Spomiędzy warg jasnowłosego wydobył się cichy jęk zrezygnowania.

-*-
- Takiemu to dobrze - mruknął na widok zbierającego się już Luffy'ego Dellinger. - Nie dość, że ma korzyści, to się jeszcze nie przepracuje.
Czarnowłosy zmarszczył brwi, słysząc to. Zastanawiał się, czy to kolejna próba sprowokowania go, czy też zwyczajna zazdrość. Chociaż to było nieprawdą! Monkey ciężko pracował!
- A ty się przepracowujesz, stojąc na recepcji? - uniósł brew. - Szczególnie, że jesteś tu od piętnastej, przedtem na jest tu Violet.
- Nawet nie wiesz, jaka to męcząca robota! Wracam do domu bez siły na nic, a przecież mam szkołę! I kiedy patrzę na tych pacjentów, co tu przychodzą, zastanawiam się, co ja tu robię... Poza tym, z nikim tu pogadać! Wszyscy niby tacy zajęci, a tak naprawdę się opieprzają. Nie rozumiesz, jakie to denerwujące?

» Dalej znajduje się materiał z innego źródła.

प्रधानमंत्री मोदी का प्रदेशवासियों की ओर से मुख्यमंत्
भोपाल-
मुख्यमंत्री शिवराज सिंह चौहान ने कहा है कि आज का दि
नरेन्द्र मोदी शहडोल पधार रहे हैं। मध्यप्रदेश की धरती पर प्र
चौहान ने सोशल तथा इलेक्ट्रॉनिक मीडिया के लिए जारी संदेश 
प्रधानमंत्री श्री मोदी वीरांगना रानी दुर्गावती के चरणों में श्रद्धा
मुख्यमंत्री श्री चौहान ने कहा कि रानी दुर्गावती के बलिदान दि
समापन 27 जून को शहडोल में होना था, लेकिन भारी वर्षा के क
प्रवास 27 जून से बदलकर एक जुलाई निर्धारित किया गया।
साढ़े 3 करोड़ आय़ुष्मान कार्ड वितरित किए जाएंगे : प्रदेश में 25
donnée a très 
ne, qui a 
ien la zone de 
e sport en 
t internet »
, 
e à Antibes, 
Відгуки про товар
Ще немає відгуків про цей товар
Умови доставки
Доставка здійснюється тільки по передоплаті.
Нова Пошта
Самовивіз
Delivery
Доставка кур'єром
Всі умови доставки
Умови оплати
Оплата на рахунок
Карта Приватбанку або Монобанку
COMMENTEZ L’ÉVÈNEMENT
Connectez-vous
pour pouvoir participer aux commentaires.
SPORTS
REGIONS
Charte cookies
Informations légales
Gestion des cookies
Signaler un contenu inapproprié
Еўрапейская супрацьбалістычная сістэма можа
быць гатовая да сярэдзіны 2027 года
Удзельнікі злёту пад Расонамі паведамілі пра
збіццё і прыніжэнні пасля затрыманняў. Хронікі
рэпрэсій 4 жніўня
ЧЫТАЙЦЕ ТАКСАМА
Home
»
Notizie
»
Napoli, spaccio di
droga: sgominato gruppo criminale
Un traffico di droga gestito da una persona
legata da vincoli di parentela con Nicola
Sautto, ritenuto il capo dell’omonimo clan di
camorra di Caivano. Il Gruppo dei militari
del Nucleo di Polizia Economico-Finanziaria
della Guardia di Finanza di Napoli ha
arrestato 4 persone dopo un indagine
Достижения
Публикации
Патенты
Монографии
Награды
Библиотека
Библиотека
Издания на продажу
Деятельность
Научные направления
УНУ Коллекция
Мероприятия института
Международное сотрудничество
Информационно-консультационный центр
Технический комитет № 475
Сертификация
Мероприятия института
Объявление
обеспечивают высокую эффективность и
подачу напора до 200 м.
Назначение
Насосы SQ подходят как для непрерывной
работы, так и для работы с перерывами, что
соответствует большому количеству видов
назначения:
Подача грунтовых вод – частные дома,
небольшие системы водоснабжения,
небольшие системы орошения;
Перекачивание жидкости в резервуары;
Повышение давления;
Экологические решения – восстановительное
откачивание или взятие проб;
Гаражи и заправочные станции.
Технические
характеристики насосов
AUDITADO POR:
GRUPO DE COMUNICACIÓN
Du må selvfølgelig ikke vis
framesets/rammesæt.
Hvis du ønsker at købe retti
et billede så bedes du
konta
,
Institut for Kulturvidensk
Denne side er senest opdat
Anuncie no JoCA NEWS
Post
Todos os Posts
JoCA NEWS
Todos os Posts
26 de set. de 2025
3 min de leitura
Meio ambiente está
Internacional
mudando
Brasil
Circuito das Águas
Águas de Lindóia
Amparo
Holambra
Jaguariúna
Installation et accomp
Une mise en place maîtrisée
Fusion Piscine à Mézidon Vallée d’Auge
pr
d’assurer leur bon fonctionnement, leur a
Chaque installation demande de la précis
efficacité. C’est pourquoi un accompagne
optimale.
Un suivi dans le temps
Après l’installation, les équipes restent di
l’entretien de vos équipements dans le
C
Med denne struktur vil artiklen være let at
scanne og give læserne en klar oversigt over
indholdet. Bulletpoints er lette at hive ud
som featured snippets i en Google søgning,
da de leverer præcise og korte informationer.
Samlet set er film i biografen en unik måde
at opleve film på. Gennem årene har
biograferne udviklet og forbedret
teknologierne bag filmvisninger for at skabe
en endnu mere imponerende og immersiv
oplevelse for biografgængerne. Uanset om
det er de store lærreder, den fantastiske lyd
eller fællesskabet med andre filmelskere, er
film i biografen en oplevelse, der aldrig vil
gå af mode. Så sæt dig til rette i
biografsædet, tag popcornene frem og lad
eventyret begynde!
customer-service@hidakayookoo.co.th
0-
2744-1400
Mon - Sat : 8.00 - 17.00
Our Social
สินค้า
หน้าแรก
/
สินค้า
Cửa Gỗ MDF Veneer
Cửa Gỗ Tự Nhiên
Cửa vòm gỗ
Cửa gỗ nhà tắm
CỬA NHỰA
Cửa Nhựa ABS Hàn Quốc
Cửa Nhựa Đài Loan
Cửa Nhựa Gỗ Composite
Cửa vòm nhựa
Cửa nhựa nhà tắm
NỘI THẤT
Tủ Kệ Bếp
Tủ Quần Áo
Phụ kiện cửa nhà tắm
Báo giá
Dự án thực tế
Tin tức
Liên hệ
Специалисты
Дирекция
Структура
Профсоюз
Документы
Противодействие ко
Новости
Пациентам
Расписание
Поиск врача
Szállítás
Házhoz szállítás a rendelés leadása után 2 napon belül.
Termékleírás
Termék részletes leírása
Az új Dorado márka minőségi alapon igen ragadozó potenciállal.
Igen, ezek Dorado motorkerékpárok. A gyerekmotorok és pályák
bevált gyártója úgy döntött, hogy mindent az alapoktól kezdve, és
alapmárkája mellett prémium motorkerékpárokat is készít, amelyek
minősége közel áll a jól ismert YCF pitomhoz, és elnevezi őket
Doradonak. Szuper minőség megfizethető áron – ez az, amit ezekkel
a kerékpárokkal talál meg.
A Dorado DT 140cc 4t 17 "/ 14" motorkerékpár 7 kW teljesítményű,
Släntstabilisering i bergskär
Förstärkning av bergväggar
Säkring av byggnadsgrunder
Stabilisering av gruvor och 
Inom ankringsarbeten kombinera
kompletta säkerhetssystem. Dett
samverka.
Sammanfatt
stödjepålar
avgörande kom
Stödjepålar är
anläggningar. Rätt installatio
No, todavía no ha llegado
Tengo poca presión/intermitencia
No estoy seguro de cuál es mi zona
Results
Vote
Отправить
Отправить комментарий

- Hmm... Nie. Chyba nie wiesz dokładnie, czym zajmują się twoi współpracownicy, Maluchu.
- Spieprzaj, Słomiany - warknął pod nosem. - Nie wracaj tu jutro!
- Mówisz mi to zawsze, kiedy wychodzę.
- A ty nigdy nie słuchasz!
- Jak ty w ogóle możesz tu pracować na stałe, mając piętnaście lat?
- To dzięki Młodemu Paniczowi. Ale ktoś tak głupi jak ty nigdy nie zrozumie tego, jakim Panicz jest ideałem.
Luffy faktycznie niewiele z tego rozumiał - co wcale nie było spowodowane jego "głupotą"! - i przewidywał, że za wiele od Dellingera się już nie dowie. Postanowił zignorować obrazę z jego strony i wyszedł na zewnątrz. Wieczorne powietrze trochę go orzeźwiło. Ruszył w kierunku mieszkania.